2. Boil the pig bones in cold water for 3-5 minutes, and remove the washed blood foam;
3. Change the water in the pot and add pork bones, dried squid, burdock, carrots and ginger slices (the water has not passed all the materials);
4, pour a little cooking wine, high pressure 15-30 minutes (depending on firepower);
5. Season with salt after cooking and sprinkle with chopped green onion.
Small sticker
Pictures of bone soup
Picture of bone soup (19)
1. Small squid can be replaced by other dried seafood (such as dried squid). It should be noted that it must be cleaned, otherwise there may be small sand affecting the taste;
2. Generally, the soup in cook the meat should first remove the blood foam from the meat, so that the boiled soup has no fishy smell;
3. Putting a few drops of cooking wine (white wine) when cooking broth will also remove the fishy smell very well;
4. If conditions permit, it is best to "boil" the soup slowly with a big casserole;
5, don't put salt too early, it will make the meat shrink and harden, it is not easy to burn crisp, and it tastes very "firewood". Salt can also make the water contained in meat quickly lose, accelerate the solidification of meat protein, and seriously affect the delicious soup.
Exercise 2
material
65438+ 0 white radish, 2 pork bones, ginger, salt, pepper, cooking wine, vinegar, sesame oil, chicken essence and chopped green onion.
Other series of bone soup
Other series of bone soup (12 pieces)
1. Peel the white radish and cut into hob blocks for later use.
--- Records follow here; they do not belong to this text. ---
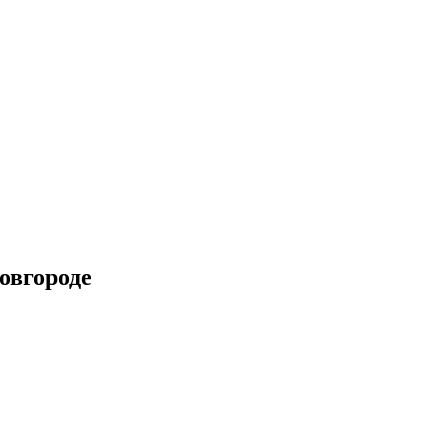
овгороде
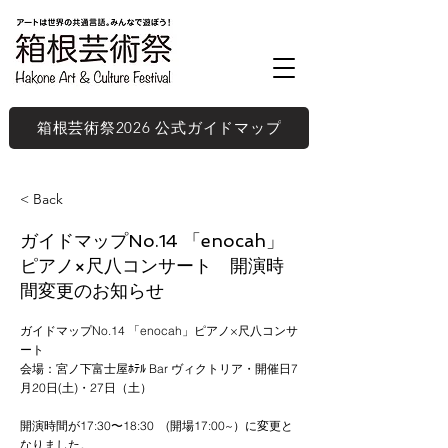
箱根芸術祭2026 公式ガイドマップ
< Back
ガイドマップNo.14 「enocah」
ピアノ×尺八コンサート 開演時
間変更のお知らせ
ガイドマップNo.14 「enocah」ピアノ×尺八コンサ
ート
会場：宮ノ下富士屋ﾎﾃﾙ Bar ヴィクトリア・開催日7
月20日(土)・27日（土）
開演時間が17:30〜18:30 (開場17:00~）に変更と
なりました。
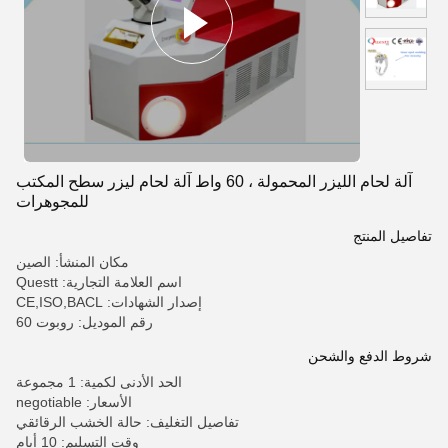
آلة لحام الليزر المحمولة ، 60 واط آلة لحام ليزر سطح المكتب
للمجوهرات
تفاصيل المنتج
مكان المنشأ: الصين
اسم العلامة التجارية: Questt
إصدار الشهادات: CE,ISO,BACL
رقم الموديل: روبوت 60
شروط الدفع والشحن
الحد الأدنى لكمية: 1 مجموعة
الأسعار: negotiable
تفاصيل التغليف: حالة الخشب الرقائقي
وقت التسليم: 10 أيام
2. Knock the pipe bone into sections, wash it with cold water, then put it into boiling water, add a little salt and cooking wine 1-2 minutes, skim off the floating foam on the water surface, and take out the pipe bone for later use.
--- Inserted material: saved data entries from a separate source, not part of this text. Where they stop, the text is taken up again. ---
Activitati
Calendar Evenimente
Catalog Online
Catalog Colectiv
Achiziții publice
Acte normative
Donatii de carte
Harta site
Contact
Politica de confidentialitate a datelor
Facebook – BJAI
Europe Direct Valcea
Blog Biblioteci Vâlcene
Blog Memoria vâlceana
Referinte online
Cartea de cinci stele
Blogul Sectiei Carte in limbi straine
3. Add 2/3 water to a pot and put it on the stove to boil. Pour the bone and radish into the pot, add a small piece of ginger (pat it on the side with a knife) and a few pieces of pepper, and drop a few drops of vinegar (to make the calcium in the bone easier to dissolve in the soup). After the fire boils, it can be simmered 1.5 hours or so.
4. Prepare a big bowl, add a little chopped green onion, salt, chicken essence and sesame oil, and just pour the soup in. You're done! The fragrant radish bone soup is ready!
skill
The pot for stewing big bones should be filled with water at one time, not in the middle;
Do not put salt when stewing, and add it to the soup in the pot when eating;
When stewing bone soup, vinegar should be added to the soup to stew the calcium in the bone.
Exercise 3
Raw material: a big bone
Ingredients: onion, ginger, fungus, and several flowers.
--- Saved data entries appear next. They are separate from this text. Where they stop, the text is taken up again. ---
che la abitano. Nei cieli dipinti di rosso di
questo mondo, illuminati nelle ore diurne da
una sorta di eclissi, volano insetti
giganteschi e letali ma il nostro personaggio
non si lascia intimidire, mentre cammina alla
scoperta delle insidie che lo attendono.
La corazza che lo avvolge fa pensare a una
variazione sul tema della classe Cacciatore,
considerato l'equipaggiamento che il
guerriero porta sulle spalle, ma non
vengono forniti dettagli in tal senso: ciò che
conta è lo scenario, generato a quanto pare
Seasoning: salt vinegar, soy sauce, sugar, star anise, fennel, pepper and fragrant leaves.
1. Wash the big bones and blanch them with ginger slices and shallots.
2, the soaked fungus chooses to go to the roots.
3, prepare spices, dry spices do not have to be too much. There is yellow ginger juice in the cup. Just use fresh ginger. I just use the juice pickled with sweet and sour ginger. 15g superior brewing vinegar, 5g soy sauce, 4g salt, 10g sugar (the taste can be adjusted after boiling).
4. Wash the cooked bones and put them into an electric pressure cooker.
5. Add all the ingredients, add the right amount of water, choose the meat program, and open the pot again after the pressure cooker naturally loses its valve, mainly adding salt to satisfy its own taste.
Tips:
1, the bones are relatively large, and the boiling water must be thorough, so that the soup is clear.
This kind of soup has a high demand for vinegar. If vinegar is not good enough, it will affect the finished product.
3, side dishes can add yellow ear kelp or other dried vegetables. Adjust according to your own taste.